Für MBS ist es ein Investment in jene zukunftsträchtigen Technologien und Unternehmen, welche dereinst Saudi-Arabien unter der «Vision 2030» zum führenden Wirtschaftszentrum im Nahen Osten formen sollen. Der Kronprinz zeigt sich gerne an der Seite von Softbank-Gründer Masayoshi Son, der seinen 100-Milliarden-Fonds sinnigerweise auch «Vision» nannte.
Verrückt, verrückter
An WeWork-Gründer Neumann gefiel dem Softbank-Chef, dass er «verrückt» sei und versprach ihm nach einem Anfangsinvestment von 3,5 Milliarden Dollar weitere Milliarden, wenn Neumann noch «verrückter» würde.
Derweil offenbarte sich den mit dem geplanten WeWork-IPO betrauten Investmentbankern, dass verrückte Visionen à la Neumann mit den Zahlen eines hoch überschuldeten Unicorns wie WeWork nicht kongruent sind. Kleinlaut mussten die Wall-Street-Banker die starken Vorbehalte der Investorengemeinde an Neumann und den Softbank-Chef überbringen – und WeWork wurde über Nacht zum Sanierungsfall.
MBS zeigte in Bezug auf Softbank und den Vision Fonds etwas mehr Geschäftssinn als Son: Er lässt sich seinen 40-Milliarden-Kredit mit 7 Prozent verzinsen. An der Rettung von WeWork beteiligte er sich nicht.
Königliche Visionen gehen immer vor
Und doch scheint auch der saudische Kronprinz von Visionen geblendet: Er setzte einen Fantasie-Preis für den Ölkonzern Saudi-Aramco an, um möglichst viel Mittel für den Umbau des Petro-Königreichs in einen modernen Hightech-Staat stecken zu können.

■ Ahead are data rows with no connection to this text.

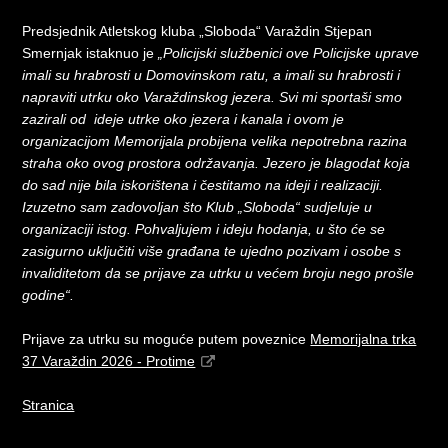
Predsjednik Atletskog kluba „Sloboda“ Varaždin Stjepan
Smernjak istaknuo je
„Policijski službenici ove Policijske uprave
imali su hrabrosti u Domovinskom ratu, a imali su hrabrosti i
napraviti utrku oko Varaždinskog jezera. Svi mi sportaši smo
zazirali od ideje utrke oko jezera i kanala i ovom je
organizacijom Memorijala probijena velika nepotrebna razina
straha oko ovog prostora održavanja. Jezero je blagodat koja
do sad nije bila iskorištena i čestitamo na ideji i realizaciji.
Izuzetno sam zadovoljan što Klub „Sloboda“ sudjeluje u
organizaciji istog. Pohvaljujem i ideju hodanja, u što će se
zasigurno uključiti više građana te ujedno pozivam i osobe s
invaliditetom da se prijave za utrku u većem broju nego prošle
godine“.
Prijave za utrku su moguće putem poveznice
Memorijalna trka
37 Varaždin 2026 - Protime
Stranica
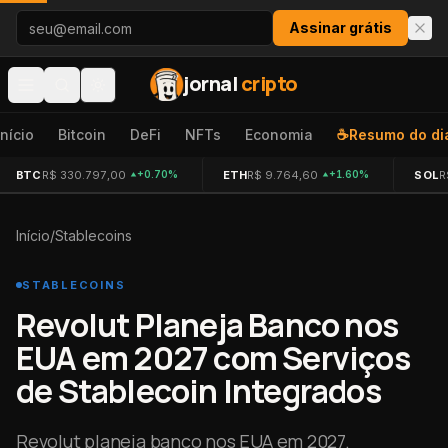
Pular para o conteúdo
Assinar grátis
jornal
cripto
Início
Bitcoin
DeFi
NFTs
Economia
☕
Resumo do di
BTC
R$ 330.797,00
ETH
R$ 9.764,60
SOL
R
+0.70%
+1.60%
Início
/
Stablecoins
STABLECOINS
Revolut Planeja Banco nos
EUA em 2027 com Serviços
de Stablecoin Integrados
Revolut planeja banco nos EUA em 2027.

Investmentbanker mussten in Riad nun die Botschaft überbringen, dass die internationale Investorengemeinde die Aramco-Investmentstory nicht geschluckt haben. Ihre peinlichen Schilderungen über die Reaktionen der Saudi-Oberen lassen eines schliessen. Kronprinz MBS macht Geschäfte stets unter der Prämisse, dass sie sich den königlichen Prioritäten anzupassen haben.
Es sind Lehren, welche sowohl Banken wie CS und UBS als auch übrige Schweizer Geschäftsinteressen in Saudi-Arabien aus den Vorkommnissen ziehen sollten.